Standout tracks include the opening "Good Day," in which Palmer's whispery vocals explode into a cathartic happy-angry yelp to an ex about how "things are going [her] way" since their breakup. "Coin-Operated Boy" is instant pleasure, a tinkling ditty that is both catchy and undeniable, as is the "Jeep Song," a poppy, rollicking tune chronicling someone's Jeep phobia after she thinks she sees her ex-boyfriend's Jeep (understandable, because as a Beantown resident I can attest to the fact that "All of Boston drives/ The same black fucking truck").

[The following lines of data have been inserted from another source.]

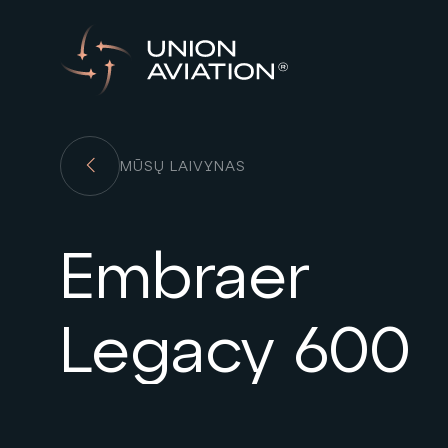
MŪSŲ LAIVYNAS
Embraer
Legacy 600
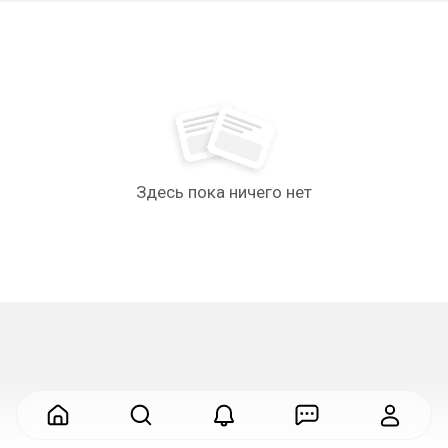
Здесь пока ничего нет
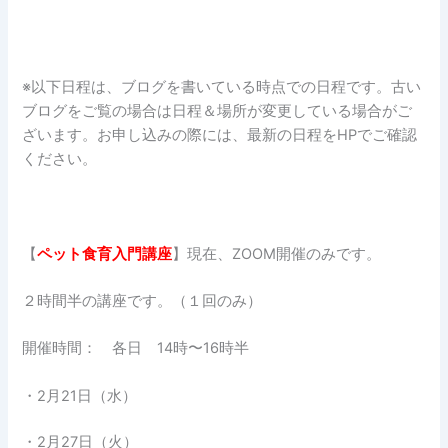
※以下日程は、ブログを書いている時点での日程です。古い
ブログをご覧の場合は日程＆場所が変更している場合がご
ざいます。お申し込みの際には、最新の日程をHPでご確認
ください。
【
ペット食育入門講座
】現在、ZOOM開催のみです。
２時間半の講座です。（１回のみ）
開催時間： 各日 14時〜16時半
・2月21日（水）
・2月27日（火）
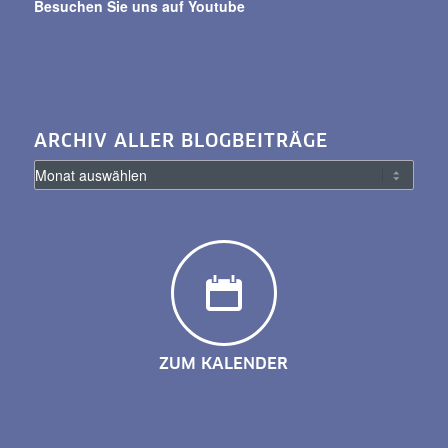
Besuchen Sie uns auf Youtube
ARCHIV ALLER BLOGBEITRÄGE
ZUM KALENDER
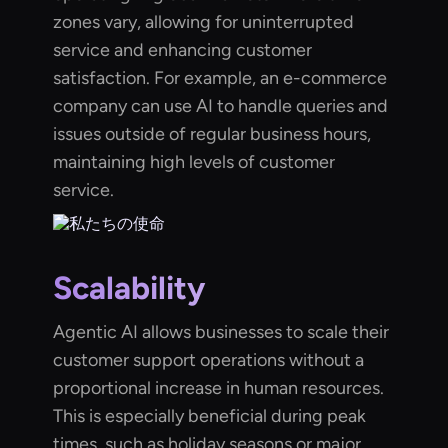
zones vary, allowing for uninterrupted
service and enhancing customer
satisfaction. For example, an e-commerce
company can use AI to handle queries and
issues outside of regular business hours,
maintaining high levels of customer
service.
Scalability
Agentic AI allows businesses to scale their
customer support operations without a
proportional increase in human resources.
This is especially beneficial during peak
times, such as holiday seasons or major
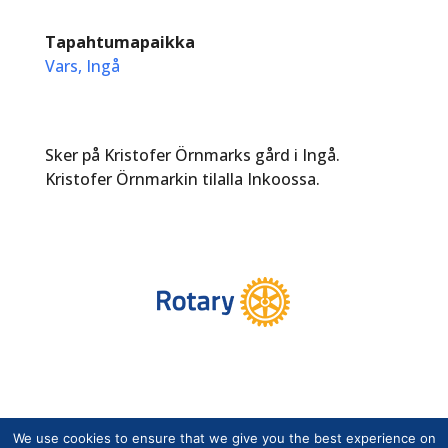
Tapahtumapaikka
Vars, Ingå
Sker på Kristofer Örnmarks gård i Ingå.
Kristofer Örnmarkin tilalla Inkoossa.
We use cookies to ensure that we give you the best experience on
Copyright © Suomen Rotarypalvelu ry 2026 |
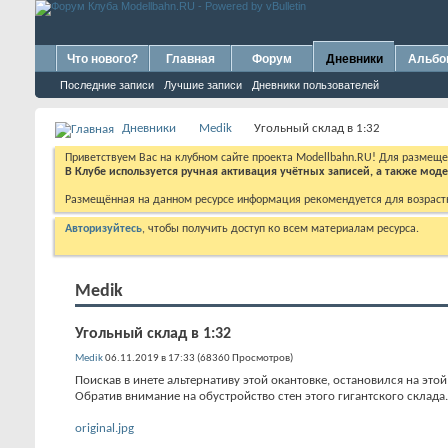
Что нового?
Главная
Форум
Дневники
Альб
Последние записи
Лучшие записи
Дневники пользователей
Дневники
Medik
Угольный склад в 1:32
Приветствуем Вас на клубном сайте проекта Modellbahn.RU! Для размещ
В Клубе используется ручная активация учётных записей, а также мо
Размещённая на данном ресурсе информация рекомендуется для возраст
Авторизуйтесь
, чтобы получить доступ ко всем материалам ресурса.
Medik
Угольный склад в 1:32
Medik
06.11.2019 в 17:33 (68360 Просмотров)
Поискав в инете альтернативу этой окантовке, остановился на этой
Обратив внимание на обустройство стен этого гигантского склада.
original.jpg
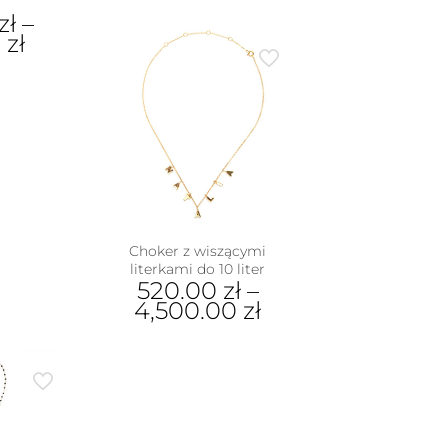
zł
–
0
zł
dukt
e
iantów.
je
na
rać
nie
Choker z wiszącymi
literkami do 10 liter
duktu
520.00
zł
–
4,500.00
zł
Ten
produkt
ma
wiele
wariantów.
Opcje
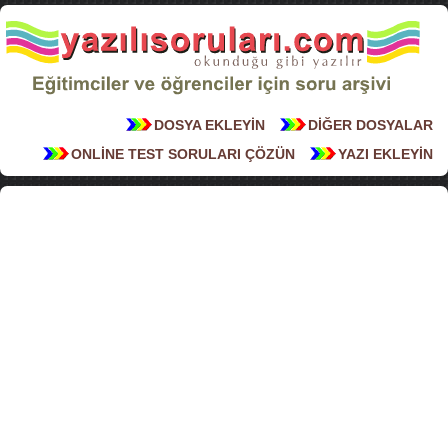
DOSYA EKLEYİN
DİĞER DOSYALAR
ONLİNE TEST SORULARI ÇÖZÜN
YAZI EKLEYİN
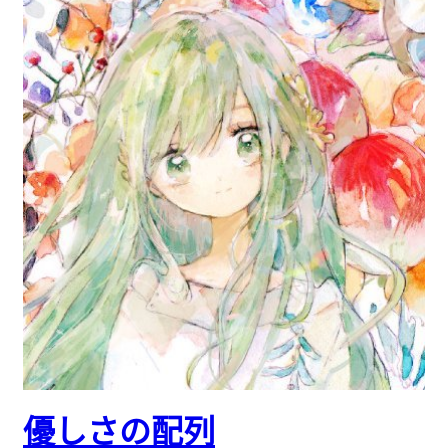
優しさの配列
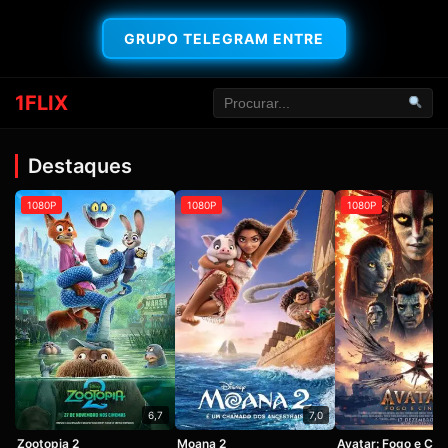
GRUPO TELEGRAM ENTRE
1FLIX
Destaques
1080P
1080P
1080P
6,7
7,0
Zootopia 2
Moana 2
Avatar: Fogo e Cin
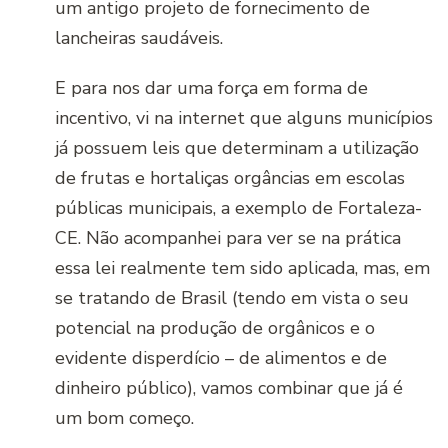
um antigo projeto de fornecimento de
lancheiras saudáveis.
E para nos dar uma força em forma de
incentivo, vi na internet que alguns municípios
já possuem leis que determinam a utilização
de frutas e hortaliças orgâncias em escolas
públicas municipais, a exemplo de Fortaleza-
CE. Não acompanhei para ver se na prática
essa lei realmente tem sido aplicada, mas, em
se tratando de Brasil (tendo em vista o seu
potencial na produção de orgânicos e o
evidente disperdício – de alimentos e de
dinheiro público), vamos combinar que já é
um bom começo.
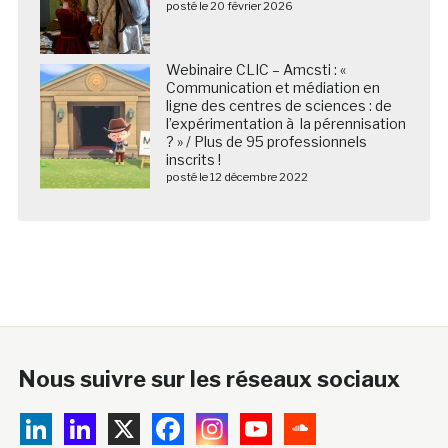
posté le 20 février 2026
Webinaire CLIC – Amcsti : «
Communication et médiation en
ligne des centres de sciences : de
l’expérimentation à la pérennisation
? » / Plus de 95 professionnels
inscrits !
posté le 12 décembre 2022
Nous suivre sur les réseaux sociaux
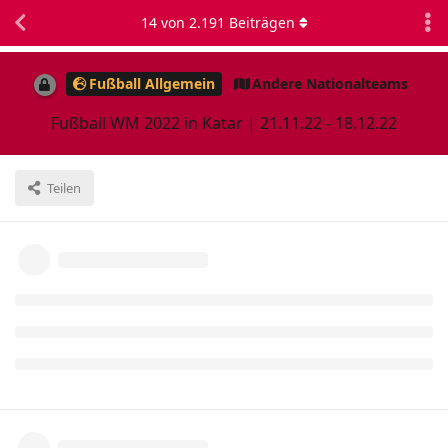
14
von
2.191
Beiträgen
Fußball Allgemein
Andere Nationalteams
Fußball WM 2022 in Katar | 21.11.22 - 18.12.22
Teilen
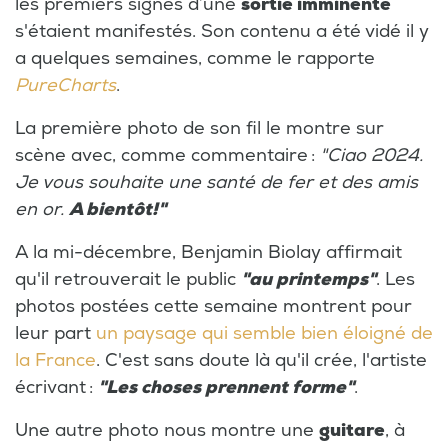
les premiers signes d’une
sortie imminente
s'étaient manifestés. Son contenu a été vidé il y
a quelques semaines, comme le rapporte
PureCharts
.
La première photo de son fil le montre sur
scène avec, comme commentaire :
"Ciao 2024.
Je vous souhaite une santé de fer et des amis
en or.
A bientôt!"
A la mi-décembre, Benjamin Biolay affirmait
qu'il retrouverait le public
"au printemps"
. Les
photos postées cette semaine montrent pour
leur part
un paysage qui semble bien éloigné de
la France
. C'est sans doute là qu'il crée, l'artiste
écrivant :
"Les choses prennent forme"
.
Une autre photo nous montre une
guitare
, à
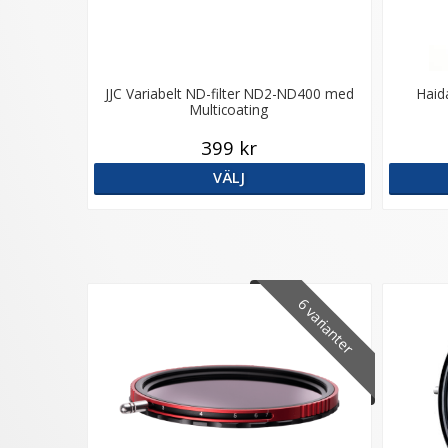
JJC Variabelt ND-filter ND2-ND400 med
Haid
Multicoating
399 kr
VÄLJ
6 varianter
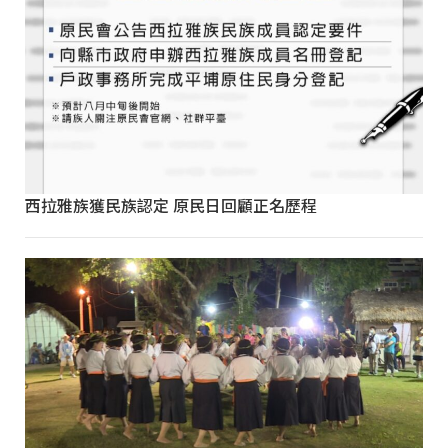
西拉雅族獲民族認定 原民日回顧正名歷程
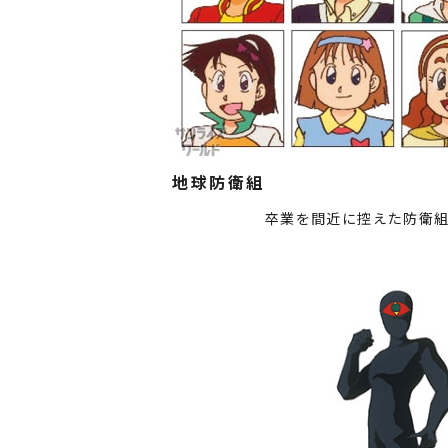
地球防衛組
卒業を間近に控えた防衛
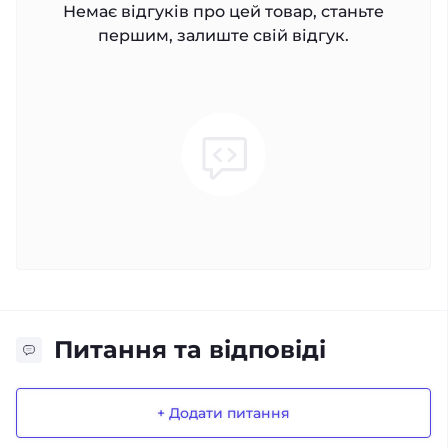
Немає відгуків про цей товар, станьте
першим, залиште свій відгук.
Питання та відповіді
+ Додати питання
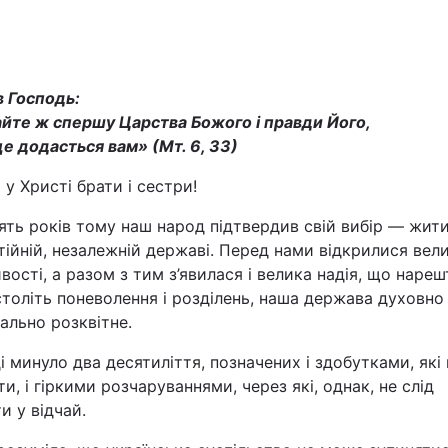
в Господь:
йте ж спершу Царства Божого і правди Його,
це додасться вам» (Мт. 6, 33)
 у Христі брати і сестри!
Війна
ть років тому наш народ підтвердив свій вибір — жити
ійній, незалежній державі. Перед нами відкрилися вели
Політика
ості, а разом з тим з’явилася і велика надія, що нарешт
століть поневолення і розділень, наша держава духовно
Світ
ально розквітне.
і минуло два десятиліття, позначених і здобутками, які
ти, і гіркими розчаруваннями, через які, однак, не слід
и у відчай.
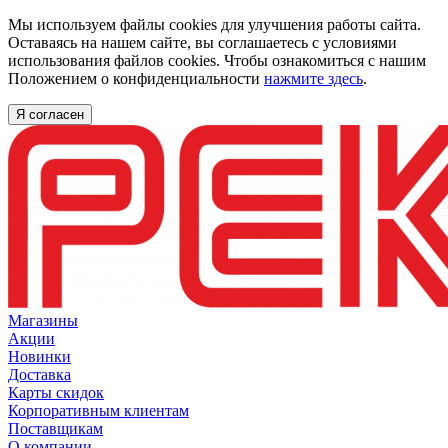
Мы используем файлы cookies для улучшения работы сайта.
Оставаясь на нашем сайте, вы соглашаетесь с условиями
использования файлов cookies. Чтобы ознакомиться с нашим
Положением о конфиденциальности
нажмите здесь
.
Я согласен
Магазины
Акции
Новинки
Доставка
Карты скидок
Корпоративным клиентам
Поставщикам
О компании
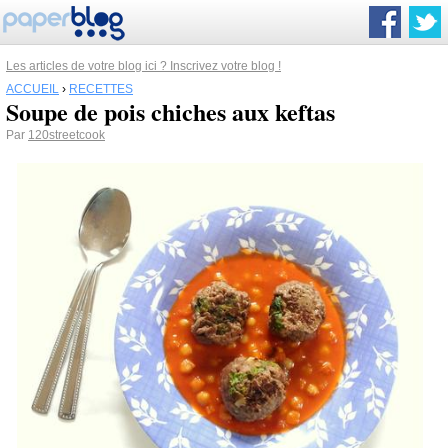
Les articles de votre blog ici ? Inscrivez votre blog !
ACCUEIL
›
RECETTES
Soupe de pois chiches aux keftas
Par
120streetcook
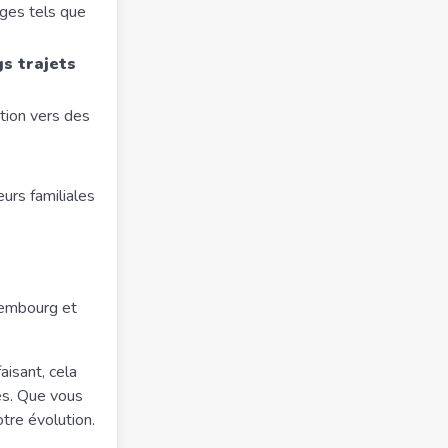
ges tels que
gs trajets
ution vers des
eurs familiales
xembourg et
aisant, cela
es. Que vous
tre évolution.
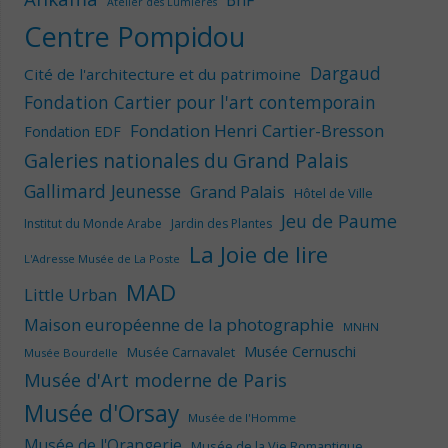
Atelier des Lumières
Centre Pompidou
Dargaud
Cité de l'architecture et du patrimoine
Fondation Cartier pour l'art contemporain
Fondation Henri Cartier-Bresson
Fondation EDF
Galeries nationales du Grand Palais
Gallimard Jeunesse
Grand Palais
Hôtel de Ville
Jeu de Paume
Institut du Monde Arabe
Jardin des Plantes
La Joie de lire
L'Adresse Musée de La Poste
MAD
Little Urban
Maison européenne de la photographie
MNHN
Musée Cernuschi
Musée Carnavalet
Musée Bourdelle
Musée d'Art moderne de Paris
Musée d'Orsay
Musée de l'Homme
Musée de l'Orangerie
Musée de la Vie Romantique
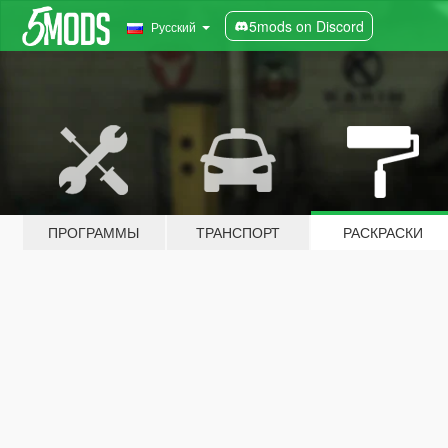
5mods on Discord
Русский
ПРОГРАММЫ
ТРАНСПОРТ
РАСКРАСКИ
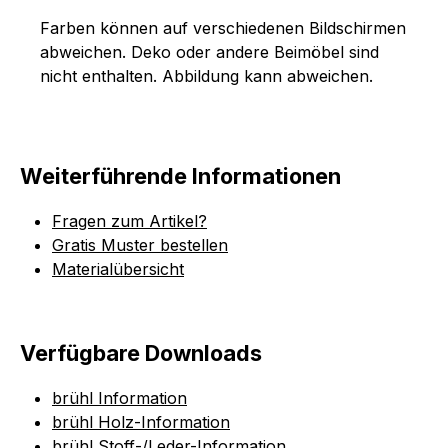
Farben können auf verschiedenen Bildschirmen
abweichen. Deko oder andere Beimöbel sind
nicht enthalten. Abbildung kann abweichen.
Weiterführende Informationen
Fragen zum Artikel?
Gratis Muster bestellen
Materialübersicht
Verfügbare Downloads
brühl Information
brühl Holz-Information
brühl Stoff-/Leder-Information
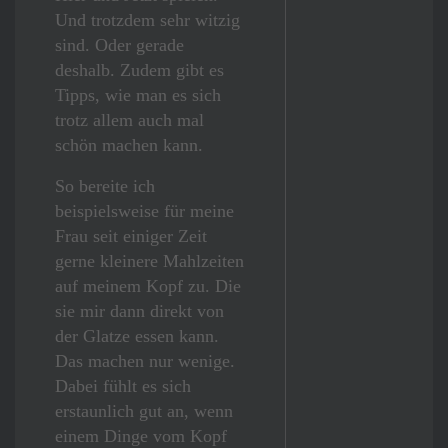
Und trotzdem sehr witzig
sind. Oder gerade
deshalb. Zudem gibt es
Tipps, wie man es sich
trotz allem auch mal
schön machen kann.
So bereite ich
beispielsweise für meine
Frau seit einiger Zeit
gerne kleinere Mahlzeiten
auf meinem Kopf zu. Die
sie mir dann direkt von
der Glatze essen kann.
Das machen nur wenige.
Dabei fühlt es sich
erstaunlich gut an, wenn
einem Dinge vom Kopf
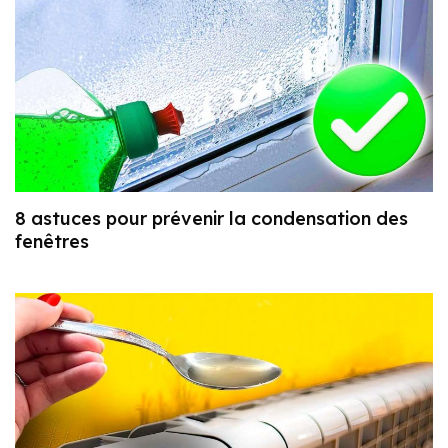
8 astuces pour prévenir la condensation des
fenêtres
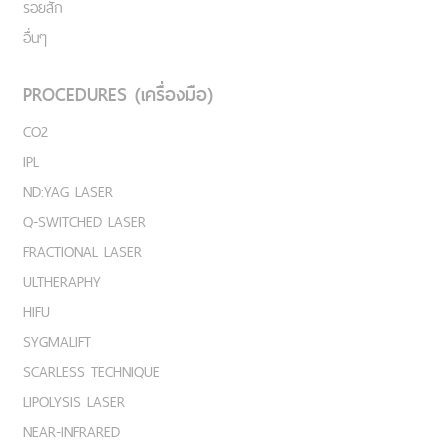
รอยสัก
อื่นๆ
PROCEDURES (เครื่องมือ)
CO2
IPL
ND:YAG LASER
Q-SWITCHED LASER
FRACTIONAL LASER
ULTHERAPHY
HIFU
SYGMALIFT
SCARLESS TECHNIQUE
LIPOLYSIS LASER
NEAR-INFRARED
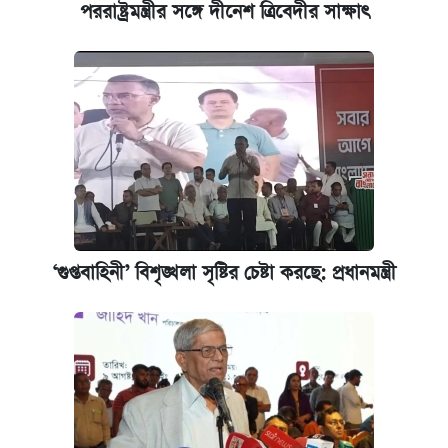
পররাষ্ট্রমন্ত্রীর সঙ্গে দীনেশ ত্রিবেদীর সাক্ষাৎ
‘গুপ্তবাহিনী’ বিশৃঙ্খলা সৃষ্টির চেষ্টা করছে: প্রধানমন্ত্রী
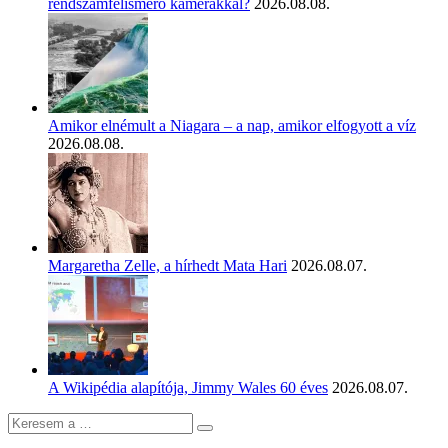
rendszámfelismerő kamerákkal?
2026.08.08.
Amikor elnémult a Niagara – a nap, amikor elfogyott a víz
2026.08.08.
Margaretha Zelle, a hírhedt Mata Hari
2026.08.07.
A Wikipédia alapítója, Jimmy Wales 60 éves
2026.08.07.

"Girl Anachronism" spills out the lyrics in a manic, rapid-fire pace to echo the character's anger and instability, a raucous rock song that when performed live reveals the amazing chemistry Palmer and Viglione share, incredibly in tune with each other as they thrash about on their respective instruments. At times, Palmer comes close to sounding like a punky, histrionic Tori Amos, and on "Missed Me," she's in danger of becoming slightly unbearable with the song's prolonged, misery-crazed repetition of the chorus. In the same vein, "Half-Jack" isn't a favorite of mine on the album, but performed live it transformed my experience of the song. Whereas on the album, the repetition of the chorus was starting to seem a bit tedious, when I heard it performed live I could appreciate the way the chorus snakes and builds to a startling musical climax, ending with the shiver-inducing scream of "See Jack run."

The album contains a lot of dark, edgy tunes, all of which are high quality, but hearing the off-kilter "Mandy Goes to Medical School" and fan favorite "Coin-Operated Boy" performed live makes me wish they had balanced the album with more quirky, lighter fare. But that is a minor quibble, because after hearing this album I know the Dresden Dolls have a long musical career ahead of them, allotting them plenty of time to create all sorts of songs of crazy beauty, chaotic whimsy and wonder.